Throughout her life, Hīria carried on many aspects of the earlier lifestyle of her people. She made flax mats to sit on while working, and constructed eel traps and whitebait nets of flax and supplejack; she dried whitebait, lampreys and eels, and smoked flat-nosed mud-eels on an open fire. Hīria followed the traditional seasons, eeling during Te Hinapōuri (the dark of the moon), and knew the time of the annual eel migration to the sea. She gathered watercress from the Ōpihi River and local creeks or pūhā from the garden during the winter months. She regularly visited Waihora (Lake Ellesmere), Wairewa (Lake Forsyth) and Wainono Lagoon, catching herring, trout and kōkopu, and gathered mussels and pipi at Tīmaru.

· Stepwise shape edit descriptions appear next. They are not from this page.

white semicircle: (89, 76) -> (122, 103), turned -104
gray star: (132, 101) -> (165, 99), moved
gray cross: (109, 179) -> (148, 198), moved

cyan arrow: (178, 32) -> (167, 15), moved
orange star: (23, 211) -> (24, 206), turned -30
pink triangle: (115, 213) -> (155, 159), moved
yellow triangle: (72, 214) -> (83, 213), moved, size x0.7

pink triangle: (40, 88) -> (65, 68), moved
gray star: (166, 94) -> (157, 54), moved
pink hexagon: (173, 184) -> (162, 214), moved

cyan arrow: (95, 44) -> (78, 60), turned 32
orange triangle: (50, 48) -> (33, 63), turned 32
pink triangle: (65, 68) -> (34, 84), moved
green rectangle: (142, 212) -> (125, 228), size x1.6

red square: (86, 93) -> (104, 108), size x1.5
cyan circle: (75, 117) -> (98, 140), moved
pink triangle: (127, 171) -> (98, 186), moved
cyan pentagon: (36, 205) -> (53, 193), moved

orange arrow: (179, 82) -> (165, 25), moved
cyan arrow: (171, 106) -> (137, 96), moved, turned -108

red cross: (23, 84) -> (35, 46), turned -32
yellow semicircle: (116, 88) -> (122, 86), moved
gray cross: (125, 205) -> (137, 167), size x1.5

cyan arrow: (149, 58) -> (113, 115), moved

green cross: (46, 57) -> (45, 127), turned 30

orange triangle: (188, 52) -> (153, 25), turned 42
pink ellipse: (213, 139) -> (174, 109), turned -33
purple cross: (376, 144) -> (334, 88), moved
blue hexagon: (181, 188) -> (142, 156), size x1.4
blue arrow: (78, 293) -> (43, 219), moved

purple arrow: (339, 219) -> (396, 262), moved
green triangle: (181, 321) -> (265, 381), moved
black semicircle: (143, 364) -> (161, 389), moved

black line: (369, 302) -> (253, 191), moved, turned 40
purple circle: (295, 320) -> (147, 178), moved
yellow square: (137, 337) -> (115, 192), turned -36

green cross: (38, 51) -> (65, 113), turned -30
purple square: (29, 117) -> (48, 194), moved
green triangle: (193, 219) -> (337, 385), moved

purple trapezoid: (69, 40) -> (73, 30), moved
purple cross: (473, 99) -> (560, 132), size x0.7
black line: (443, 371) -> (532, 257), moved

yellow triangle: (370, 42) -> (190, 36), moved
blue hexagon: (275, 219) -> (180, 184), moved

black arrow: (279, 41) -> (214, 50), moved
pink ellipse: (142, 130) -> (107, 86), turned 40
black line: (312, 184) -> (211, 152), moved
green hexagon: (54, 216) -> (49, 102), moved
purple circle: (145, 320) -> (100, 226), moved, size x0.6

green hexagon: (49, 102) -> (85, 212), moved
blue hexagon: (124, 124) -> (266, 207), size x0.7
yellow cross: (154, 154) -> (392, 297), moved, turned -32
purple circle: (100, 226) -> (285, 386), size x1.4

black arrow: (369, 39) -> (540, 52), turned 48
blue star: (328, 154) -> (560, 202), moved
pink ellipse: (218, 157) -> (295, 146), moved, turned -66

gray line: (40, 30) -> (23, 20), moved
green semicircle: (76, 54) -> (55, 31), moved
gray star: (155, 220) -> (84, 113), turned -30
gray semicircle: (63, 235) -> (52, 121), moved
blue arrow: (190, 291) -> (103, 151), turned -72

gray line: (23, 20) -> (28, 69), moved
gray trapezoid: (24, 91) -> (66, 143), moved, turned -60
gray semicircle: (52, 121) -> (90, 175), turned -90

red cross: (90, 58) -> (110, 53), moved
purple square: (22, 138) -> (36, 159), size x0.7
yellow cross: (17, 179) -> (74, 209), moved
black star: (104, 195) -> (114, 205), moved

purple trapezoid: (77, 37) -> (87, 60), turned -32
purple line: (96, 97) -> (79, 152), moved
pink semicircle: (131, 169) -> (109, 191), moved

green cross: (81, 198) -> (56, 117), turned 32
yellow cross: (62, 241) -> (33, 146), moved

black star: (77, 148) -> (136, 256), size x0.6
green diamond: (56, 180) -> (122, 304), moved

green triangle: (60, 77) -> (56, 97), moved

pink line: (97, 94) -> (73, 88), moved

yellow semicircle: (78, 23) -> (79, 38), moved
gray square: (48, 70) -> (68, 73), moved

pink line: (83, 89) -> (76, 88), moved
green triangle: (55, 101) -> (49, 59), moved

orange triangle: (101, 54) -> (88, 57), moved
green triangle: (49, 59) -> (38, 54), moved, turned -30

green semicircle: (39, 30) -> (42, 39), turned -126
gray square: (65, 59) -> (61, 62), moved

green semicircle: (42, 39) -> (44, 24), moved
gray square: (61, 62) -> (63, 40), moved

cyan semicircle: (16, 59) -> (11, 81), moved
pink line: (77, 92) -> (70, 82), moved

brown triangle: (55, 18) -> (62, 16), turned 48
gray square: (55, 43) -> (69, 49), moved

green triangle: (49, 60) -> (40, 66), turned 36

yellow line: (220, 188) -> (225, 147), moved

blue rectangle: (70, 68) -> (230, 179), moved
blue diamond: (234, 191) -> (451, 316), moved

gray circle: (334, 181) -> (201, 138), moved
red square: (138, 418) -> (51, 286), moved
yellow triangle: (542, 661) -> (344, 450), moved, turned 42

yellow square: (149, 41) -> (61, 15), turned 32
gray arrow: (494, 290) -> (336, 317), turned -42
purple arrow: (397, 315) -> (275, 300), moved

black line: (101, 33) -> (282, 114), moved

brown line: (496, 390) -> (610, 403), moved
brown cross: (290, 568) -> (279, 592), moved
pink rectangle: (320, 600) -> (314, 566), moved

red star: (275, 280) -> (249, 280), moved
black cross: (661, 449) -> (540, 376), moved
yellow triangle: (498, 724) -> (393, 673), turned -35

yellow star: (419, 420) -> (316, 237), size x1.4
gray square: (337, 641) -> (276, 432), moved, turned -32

Much of the food Hīria gathered was traded to supplement the family income. Her catches were sought eagerly as far afield as Dunedin and Southland. She also sold tea cosies, which she made herself. This trade helped provide the stores and equipment needed for the annual titi (mutton-bird) season on Taukihepa, or Big South Cape Island, near the south-west cape of Stewart Island. She also had a bach at Niagara, in the Catlins, where she would retreat.
These trips required months of preparation. Hīria gathered kelp to make bags for preserving, and wove outer baskets of flax for transporting the mutton-birds off the island. She and her family would board a light fishing vessel at Bluff around midnight. The rip tides were treacherous when they disembarked at the Poutama passage about 8 a.m., but the men knew by experience which rocks to look for and how to land the women and children safely by dinghy.
Hīria’s bungalow on Taukihepa was half a mile uphill at Kaikaiawara. The group worked as a team, needing the support of all to survive three months on the island. Hīria’s tasks included cleaning the house, making a warm and comfortable shelter, serving manuka tea and food to the men, and cutting tracks from the house through the foliage for the daytime catching of mutton-bird chicks.
Hīria set out mutton-birding each day, almost crawling from burrow to burrow. She would gather perhaps 80 chicks, and tie them in bundles of 10. There were always plenty because she observed the custom of leaving enough to ensure the return of the birds the next season. She also replanted a number of young trees before she left the island, to counteract any damage done to the bush.
After lunch each day Hīria plucked the birds; they were then hung overnight to harden. Hīria would leave the stomach, a favourite food of the old people, in some birds, pack them in kelp and let them mature for up to a year. She would also preserve birds in boiling mutton-bird fat. They were then packed in kelp with cold fat and made airtight. Salted birds she packed without fat; the juices produced by the salt made a natural pickle. Hīria also went on the torchlight hunt at night, although the cold and damp weather tended to dissuade her from going far. She fished or hunted for other foods on the island: seal meat, sea-urchins, paua, blue cod, butterfish, trumpeter and weka. This was Hīria’s life from March till June each year, when she would return to Waipōpō to rest.
As she grew old and her family moved on, Hīria continued to maintain the old ways, but she also aimed at providing a new kind of leadership. Her daughter, Mere Tī, married Paul Temuera (later canon of Rangiātea Church, Ōtaki), and Hīria asked him to minister at Arowhenua. His duty took him elsewhere; disappointed, she never again entered the church. She cut a fine figure in the new world, especially on trips to the Native Land Court at Temuka when she drove in a smart gig and dressed in the height of fashion. Hīria was one of the biggest landowners in the Arowhenua area and her expressed wish, in accordance with a promise given to her father, was that none of the land was ever to be sold outside the family. Barrett Lane, Waipōpō, is named after her.
In later years Hīria continued to visit Niagara. She became something of a recluse, living alone in a makeshift dwelling while fishing, or in her bach. She was known to many as the ‘Water Lady’. In the winter of 1943 she developed pneumonia, and died at Niagara on 4 September after asking for a last hot, sweet, black coffee. The kettle on the fire sang her last waiata.